Once the dead have risen, all bets are off. Society, necessarily, breaks down, and the Maslow pyramid contracts to a single tier. Facing off against the undead horde, therefore, we find our petty insecurities erased; clothes, cars, who'll win American Idol - all become meaningless. What's left is what will get us through the night, and the day, and the next night ... until the zombies are vanquished. And it's this deconstruction of the pillars of our culture, this sifting through the waste to find what's really important - a gun perhaps, or a propane tank - that makes for such cathartically good storytelling. By fighting zombies, in other words, we're actually fighting ourselves.

Which is why Capcom's take on the zombiepocalypse is so telling. Dead Rising stars an American photojournalist named Frank West who breaks past military and police roadblocks to infiltrate a once peaceful Colorado town and discover the truth behind the rumors of a mysterious disturbance at the local mall. The answer, and there is one (at least - depending on how you play the game), is that we did it. Not humanity in general, the other we: Americans.
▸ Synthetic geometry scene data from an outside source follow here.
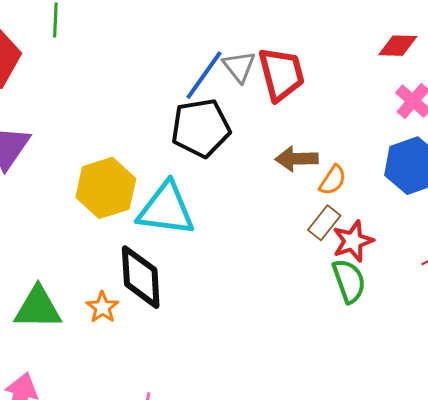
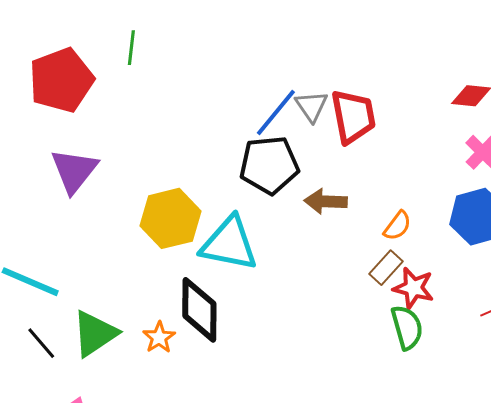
brown arrow: (297, 159) -> (326, 201), moved
red star: (353, 241) -> (413, 288), turned 30
green triangle: (38, 308) -> (95, 334), turned -38

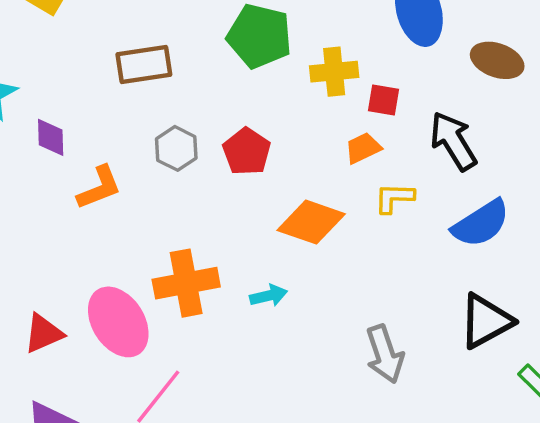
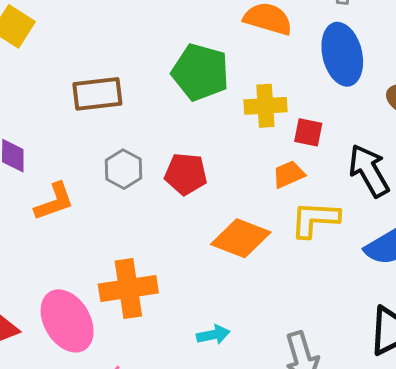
red pentagon: (247, 152) -> (186, 174), turned -30
yellow L-shape: (394, 198) -> (315, 219), size x1.4
cyan arrow: (268, 296) -> (213, 335), moved

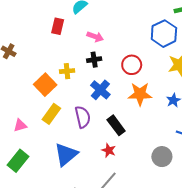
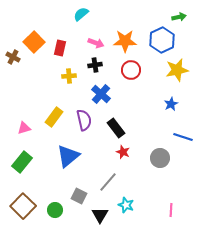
red rectangle: (58, 26) -> (60, 48), moved
orange square: (45, 85) -> (34, 42), moved
orange star: (140, 94) -> (125, 41), moved
red star: (109, 150) -> (123, 152), moved

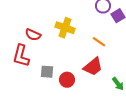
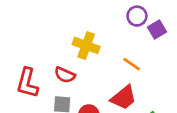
red semicircle: (33, 35) -> (65, 75), moved

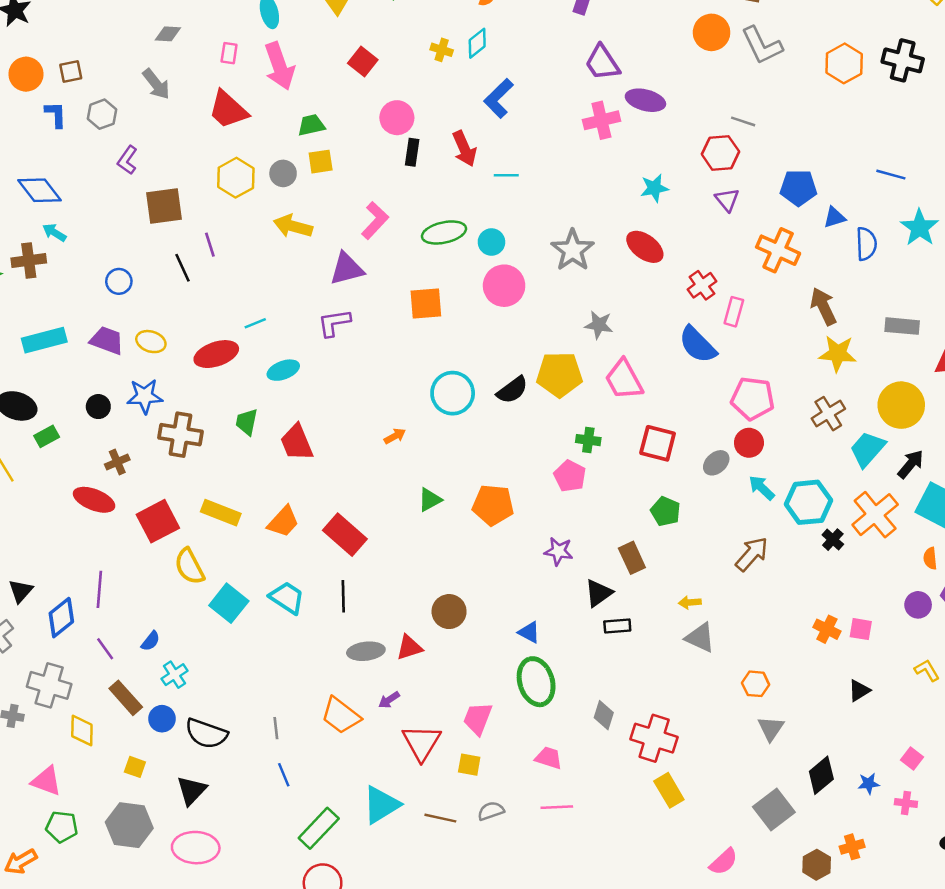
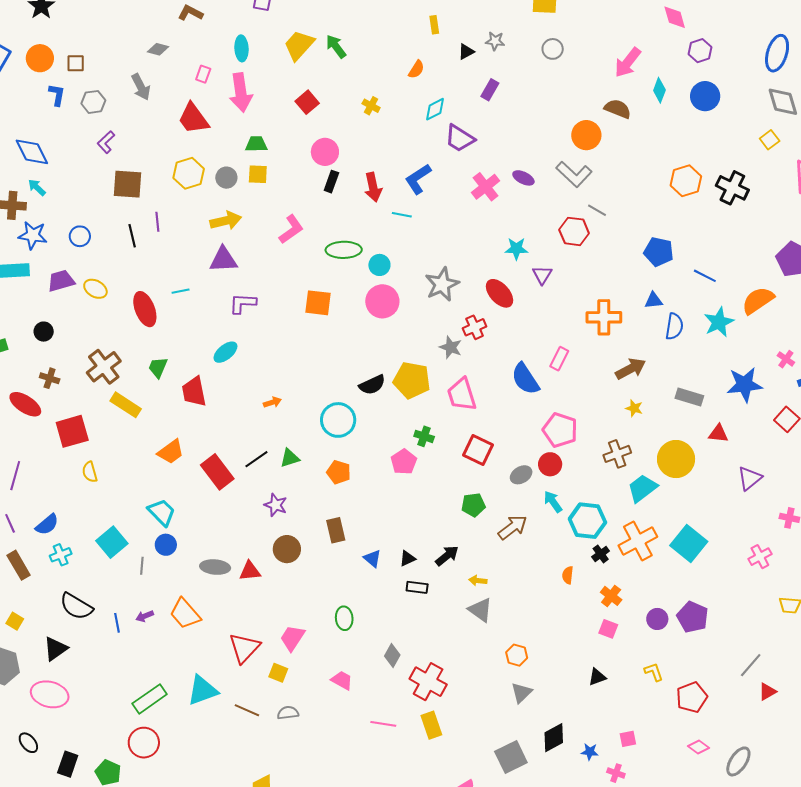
cyan diamond: (477, 43) -> (435, 109), moved
gray L-shape: (762, 45) -> (574, 174), moved, turned -33
purple trapezoid: (602, 63) -> (460, 138), moved, turned -36
blue L-shape: (499, 98) -> (418, 179), moved
purple ellipse: (645, 100) -> (523, 178), size x0.7
pink cross: (601, 120) -> (486, 187), turned -36
blue pentagon: (798, 188) -> (659, 252), moved
purple triangle: (727, 200) -> (542, 275), moved
yellow arrow: (293, 226) -> (226, 221), turned 140
orange cross: (778, 250) -> (604, 317), turned -36
purple triangle: (347, 269) -> (223, 260), moved
red cross: (702, 285) -> (475, 327), moved
brown arrow: (823, 306) -> (631, 369), turned 76
purple trapezoid: (107, 340) -> (61, 281), turned -48
red ellipse: (216, 354) -> (145, 309), turned 76
yellow star: (838, 354) -> (634, 408), size x0.6
cyan ellipse: (283, 370) -> (225, 352), moved, turned -30
cyan circle: (453, 393) -> (338, 420), moved
blue star: (145, 396) -> (33, 235), moved
brown cross: (180, 435) -> (104, 367), turned 32
brown cross: (117, 462) -> (50, 378), turned 30
black arrow: (911, 464) -> (447, 556), moved
orange pentagon: (493, 505) -> (339, 472), size x0.7
green pentagon: (665, 511) -> (473, 505), turned 30
yellow rectangle: (221, 513) -> (126, 405), moved
purple star: (559, 551) -> (276, 505), moved
brown arrow: (752, 554) -> (513, 527), moved
brown rectangle: (632, 558) -> (336, 530), moved
orange semicircle: (930, 558) -> (568, 575), moved
yellow semicircle: (189, 566) -> (90, 472), size x0.7
black triangle: (598, 593) -> (408, 558), size x0.7
black line: (343, 596) -> (256, 459), moved, turned 45
cyan square: (229, 603) -> (112, 542), moved
orange cross: (827, 629) -> (611, 596), moved
blue triangle: (529, 632) -> (372, 558), moved
blue semicircle: (150, 641) -> (47, 525), size x1.4
green ellipse: (536, 682) -> (344, 618), size x0.6
purple arrow: (389, 700) -> (145, 616), moved
blue circle: (162, 719) -> (166, 545), moved
gray line: (276, 728) -> (142, 566), moved
pink square: (912, 758) -> (628, 739), turned 30
blue line: (284, 775) -> (117, 623), moved
pink line: (557, 807) -> (383, 724), moved

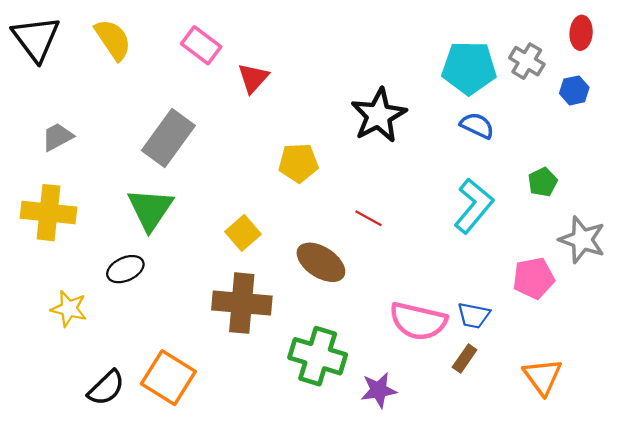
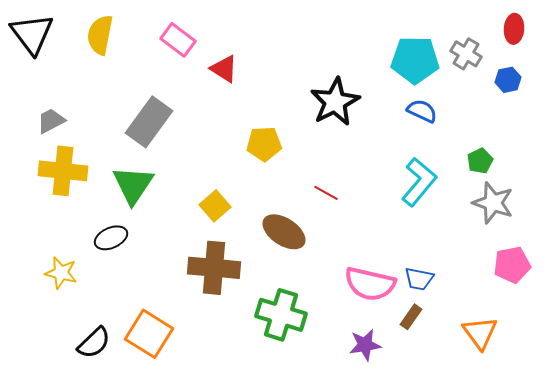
yellow semicircle: (113, 40) -> (100, 35), turned -135
red triangle: (253, 78) -> (224, 69), turned -40
yellow cross: (48, 213) -> (63, 171), moved
gray star: (582, 240) -> (493, 203), moved
pink pentagon: (534, 278) -> (512, 265), moved
purple star: (379, 390) -> (365, 345), moved

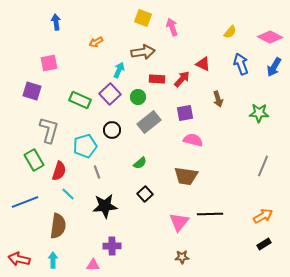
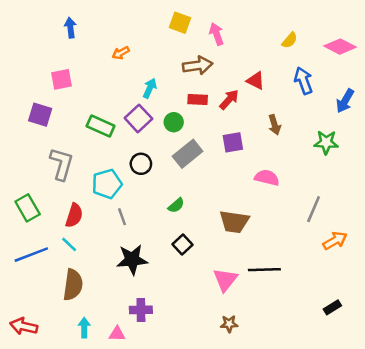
brown arrow: (143, 52) -> (198, 66), moved
blue arrow: (274, 67) -> (345, 101), moved
pink semicircle: (193, 140) -> (267, 178), moved
green rectangle: (34, 160) -> (28, 208), moved
gray line: (263, 166) -> (314, 209), moved
cyan line: (68, 194) -> (69, 244), moved
orange arrow: (263, 216) -> (335, 241), moved
cyan arrow: (53, 260) -> (84, 328), moved

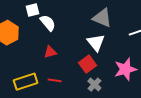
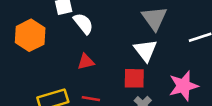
gray triangle: (102, 18) -> (154, 18), turned 30
red square: (88, 64) -> (134, 78), turned 36

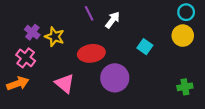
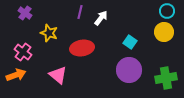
purple line: (89, 13) -> (80, 12), turned 40
purple cross: (32, 32) -> (25, 13), moved
purple circle: (115, 78) -> (129, 70), moved
green cross: (185, 87) -> (166, 78), size x1.5

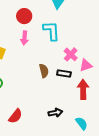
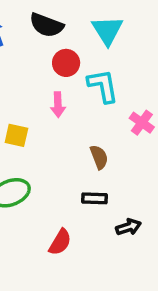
red circle: (24, 16) -> (66, 63), moved
black rectangle: (64, 74) -> (94, 198), moved

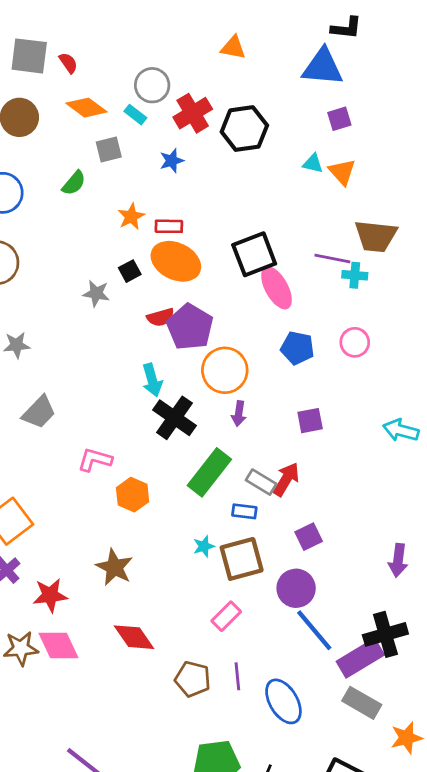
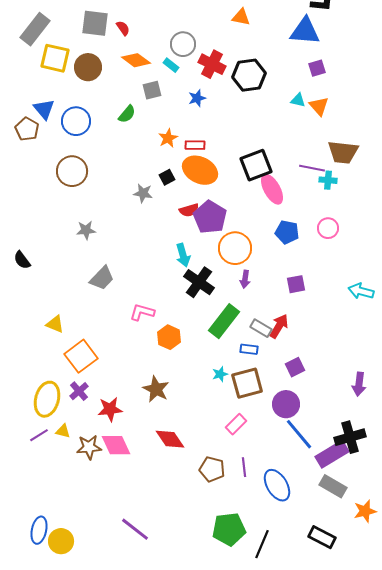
red cross: (193, 113) -> (212, 64), turned -32

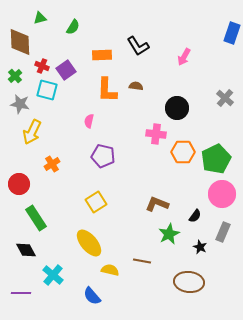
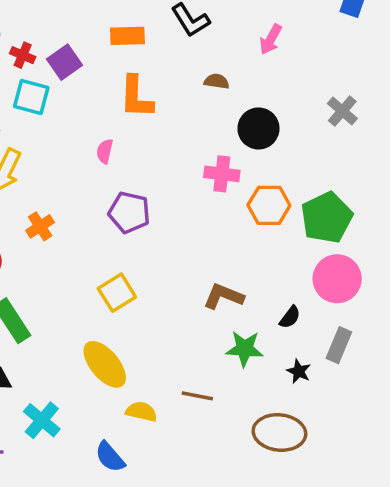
brown semicircle: (136, 86) -> (217, 81), moved
green star: (169, 234) -> (244, 349), turned 30

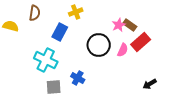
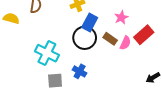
brown rectangle: (130, 25) -> (110, 39), moved
blue rectangle: (60, 32) -> (90, 23), moved
black circle: (99, 45) -> (85, 38), moved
Dead Rising's plot suggests that scientists tinkering with the genetics of plants unleashed a killer swarm of insects which, instead of killing humans, zombified them. Plot-wise, this isn't breaking any new ground in zombie horror circles. Most zombie tales feature some form of "man tampering with nature" scenario, but the agricultural take is a new twist, playing on the perception of Americans as over-fed gluttons swarming over the globe like English speaking locusts, and adding a new dimension to the "man vs. himself" archetype. (Man taxes man's agricultural infrastructure, man accidentally zombifies man in response, man must then begin bashing man's brains all over the place using every imaginable household implement as a weapon, and for this, man earns Xbox Live Achievements.)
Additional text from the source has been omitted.